Lake Elmo Airport is a public airport located just outside the city of Lake Elmo in Washington County, Minnesota, United States, about 12 miles east of the central business district of St. Paul. Although most airports in the United States use the same three-letter location identifier for the FAA and International Air Transport Association (IATA), this airport is assigned 21D by the FAA but has no designation from the IATA or ICAO. It is home to the Civil Air Patrol squadron NCR-MN-122.

It is included in the Federal Aviation Administration (FAA) National Plan of Integrated Airport Systems for 2021–2025 in which it is categorized as a regional general aviation facility.

== History ==
During World War II the airfield was used by the United States Army Air Forces.

In 2022, the airport opened a new runway 14/32 which is 3,500 ft long, it replaced an old runway which was 2,849 ft long.

== Facilities and aircraft ==
Lake Elmo covers an area of 640 acre at an elevation of 932 ft above mean sea level.

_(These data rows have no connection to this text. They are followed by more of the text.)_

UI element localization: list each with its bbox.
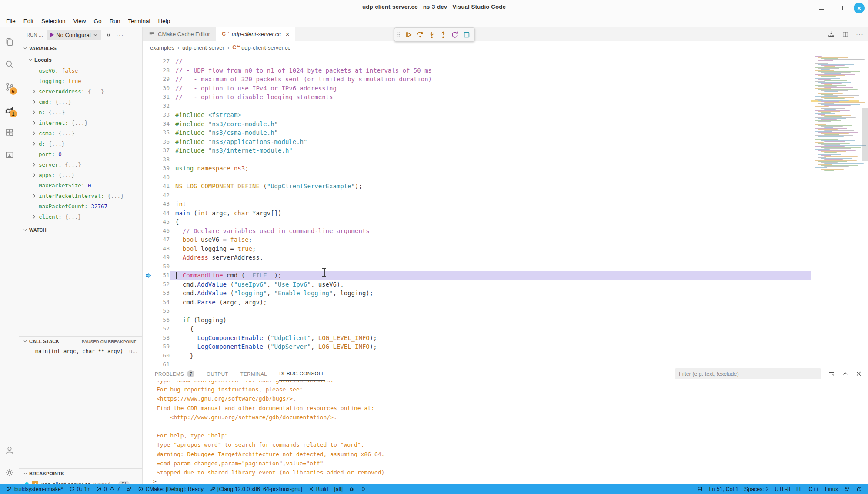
line-number[interactable]: 34 (143, 120, 170, 129)
gear-icon[interactable] (105, 32, 112, 38)
code-line-43[interactable]: 43int (143, 200, 811, 209)
code-line-42[interactable]: 42 (143, 191, 811, 200)
line-number[interactable]: 48 (143, 244, 170, 254)
variable-interPacketInterval[interactable]: interPacketInterval: {...} (19, 190, 142, 201)
activity-extensions[interactable] (0, 121, 19, 144)
kit-status[interactable]: [Clang 12.0.0 x86_64-pc-linux-gnu] (207, 484, 305, 494)
activity-explorer[interactable] (0, 30, 19, 53)
code-editor[interactable]: 27//28// - UDP flow from n0 to n1 of 102… (143, 53, 811, 367)
panel-tab-terminal[interactable]: TERMINAL (240, 367, 267, 381)
build-target[interactable]: [all] (331, 484, 345, 494)
more-actions-icon[interactable]: ··· (116, 31, 124, 39)
menu-selection[interactable]: Selection (37, 17, 70, 26)
feedback[interactable] (841, 484, 853, 494)
menu-help[interactable]: Help (154, 17, 174, 26)
code-line-50[interactable]: 50 (143, 262, 811, 271)
menu-edit[interactable]: Edit (20, 17, 37, 26)
code-line-36[interactable]: 36#include "ns3/applications-module.h" (143, 137, 811, 147)
code-line-52[interactable]: 52 cmd.AddValue ("useIpv6", "Use Ipv6", … (143, 280, 811, 289)
minimize-button[interactable] (815, 2, 827, 13)
branch-status[interactable]: buildsystem-cmake* (3, 484, 66, 494)
drag-grip[interactable] (397, 31, 401, 39)
panel-tab-problems[interactable]: PROBLEMS7 (155, 367, 194, 381)
menu-view[interactable]: View (70, 17, 90, 26)
variable-port[interactable]: port: 0 (19, 149, 142, 159)
variable-client[interactable]: client: {...} (19, 211, 142, 222)
activity-cmake-tools[interactable] (0, 144, 19, 166)
breakpoints-section-header[interactable]: BREAKPOINTS (19, 469, 142, 478)
line-number[interactable]: 53 (143, 289, 170, 298)
breadcrumb-item[interactable]: udp-client-server (182, 44, 224, 51)
code-line-45[interactable]: 45{ (143, 217, 811, 227)
line-number[interactable]: 44 (143, 209, 170, 218)
variable-server[interactable]: server: {...} (19, 159, 142, 170)
code-line-32[interactable]: 32 (143, 102, 811, 111)
breadcrumb-item[interactable]: C++udp-client-server.cc (232, 44, 290, 51)
code-line-60[interactable]: 60 } (143, 351, 811, 360)
line-number[interactable]: 54 (143, 298, 170, 307)
code-line-34[interactable]: 34#include "ns3/core-module.h" (143, 120, 811, 129)
line-number[interactable]: 57 (143, 324, 170, 334)
code-line-53[interactable]: 53 cmd.AddValue ("logging", "Enable logg… (143, 289, 811, 298)
watch-section-header[interactable]: WATCH (19, 225, 142, 235)
line-number[interactable]: 41 (143, 182, 170, 191)
debug-target-button[interactable] (346, 484, 357, 494)
line-number[interactable]: 35 (143, 128, 170, 137)
maximize-panel-icon[interactable] (842, 370, 848, 377)
menu-go[interactable]: Go (90, 17, 106, 26)
build-button[interactable]: Build (305, 484, 331, 494)
variable-logging[interactable]: logging: true (19, 76, 142, 86)
line-number[interactable]: 39 (143, 164, 170, 173)
variable-useV6[interactable]: useV6: false (19, 65, 142, 76)
code-line-41[interactable]: 41NS_LOG_COMPONENT_DEFINE ("UdpClientSer… (143, 182, 811, 191)
line-number[interactable]: 37 (143, 146, 170, 155)
panel-tab-output[interactable]: OUTPUT (207, 367, 228, 381)
code-line-46[interactable]: 46 // Declare variables used in command-… (143, 227, 811, 236)
variable-csma[interactable]: csma: {...} (19, 128, 142, 138)
code-line-30[interactable]: 30// - option to use IPv4 or IPv6 addres… (143, 84, 811, 93)
code-line-44[interactable]: 44main (int argc, char *argv[]) (143, 209, 811, 218)
line-number[interactable]: 43 (143, 200, 170, 209)
line-number[interactable]: 52 (143, 280, 170, 289)
step-out-button[interactable] (437, 29, 449, 40)
panel-tab-debug-console[interactable]: DEBUG CONSOLE (279, 367, 325, 381)
close-panel-icon[interactable] (855, 370, 862, 377)
start-debug-icon[interactable] (50, 33, 54, 37)
code-line-40[interactable]: 40 (143, 173, 811, 182)
menu-run[interactable]: Run (106, 17, 124, 26)
variable-serverAddress[interactable]: serverAddress: {...} (19, 86, 142, 97)
code-line-55[interactable]: 55 (143, 307, 811, 316)
stop-button[interactable] (461, 29, 472, 40)
launch-button[interactable] (357, 484, 369, 494)
call-stack-section-header[interactable]: CALL STACK PAUSED ON BREAKPOINT (19, 337, 142, 346)
language-mode[interactable]: C++ (805, 484, 822, 494)
line-number[interactable]: 55 (143, 307, 170, 316)
code-line-27[interactable]: 27// (143, 57, 811, 66)
code-line-48[interactable]: 48 bool logging = true; (143, 244, 811, 254)
code-line-33[interactable]: 33#include <fstream> (143, 110, 811, 120)
code-line-54[interactable]: 54 cmd.Parse (argc, argv); (143, 298, 811, 307)
menu-file[interactable]: File (2, 17, 20, 26)
step-over-button[interactable] (414, 29, 426, 40)
line-number[interactable]: 42 (143, 191, 170, 200)
line-number[interactable]: 32 (143, 102, 170, 111)
variables-section-header[interactable]: VARIABLES (19, 43, 142, 53)
remote-os[interactable]: Linux (822, 484, 841, 494)
remote-status[interactable] (694, 484, 706, 494)
breadcrumb-item[interactable]: examples (150, 44, 174, 51)
debug-console-output[interactable]: Type "show configuration" for configurat… (157, 381, 858, 476)
code-line-49[interactable]: 49 Address serverAddress; (143, 253, 811, 262)
line-number[interactable]: 36 (143, 137, 170, 147)
variable-maxPacketCount[interactable]: maxPacketCount: 32767 (19, 201, 142, 211)
activity-run-debug[interactable]: 1 (0, 98, 19, 121)
close-button[interactable]: × (854, 3, 865, 13)
scope-locals[interactable]: Locals (19, 53, 142, 65)
cursor-position[interactable]: Ln 51, Col 1 (706, 484, 741, 494)
variable-n[interactable]: n: {...} (19, 107, 142, 117)
line-number[interactable]: 58 (143, 334, 170, 343)
code-line-31[interactable]: 31// - option to disable logging stateme… (143, 93, 811, 102)
line-number[interactable]: 27 (143, 57, 170, 66)
tab-cmake-cache-editor[interactable]: CMake Cache Editor (143, 27, 216, 41)
split-editor-icon[interactable] (842, 31, 849, 38)
variable-internet[interactable]: internet: {...} (19, 117, 142, 128)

It has two asphalt runways; 14/32 is 3,500 by 75 feet (1,067 x 23 m), and 4/22 is 2,496 by 75 feet (761 x 23 m).

For the 12-month period ending July 31, 2019, the airport had 26,498 aircraft operations, an average of 73 per day: 95% general aviation, 4% air taxi, and 1% military.
In August 2022, there were 169 aircraft based at this airport: 162 single-engine, 4 multi-engine, and 3 helicopter.

==Superfund Site==
The Lake Elmo Airport is connected to the contamination at the Baytown Township Ground Water Plume Superfund site. The site is listed due to trichloroethylene contamination of a groundwater aquifer used for local drinking water supplies.